* TASK TO COMPLETE: Exactly and without additions, transcribe the line that contains "Les Patriotes – Philippot" and every line after it in the data.

[Transcribed page contents]
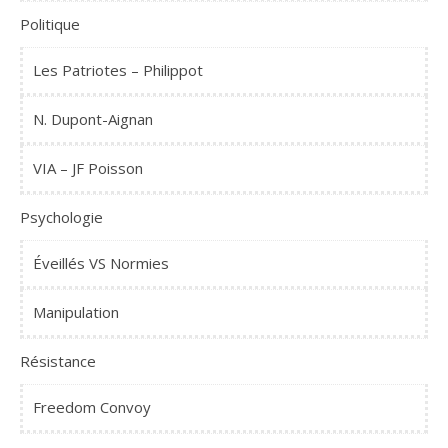
Politique
Les Patriotes – Philippot
N. Dupont-Aignan
VIA – JF Poisson
Psychologie
Éveillés VS Normies
Manipulation
Résistance
Freedom Convoy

* RESULT OF THIS EXERCISE:
Les Patriotes – Philippot
N. Dupont-Aignan
VIA – JF Poisson
Psychologie
Éveillés VS Normies
Manipulation
Résistance
Freedom Convoy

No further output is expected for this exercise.